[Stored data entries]
<<<<
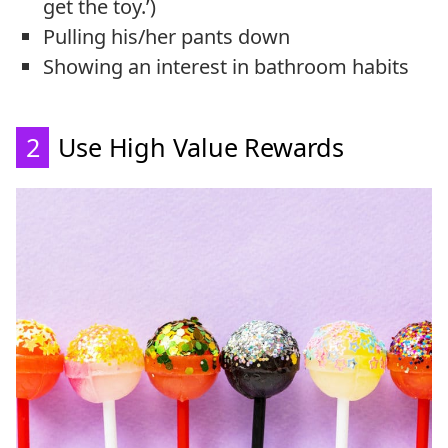
get the toy.’)
Pulling his/her pants down
Showing an interest in bathroom habits
2
Use High Value Rewards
>>>>
[PROBLEM]
Would you set down every line of the data above exactly, skipping the pictures?

[REPLY TO THE TASK]
get the toy.’)
Pulling his/her pants down
Showing an interest in bathroom habits
2
Use High Value Rewards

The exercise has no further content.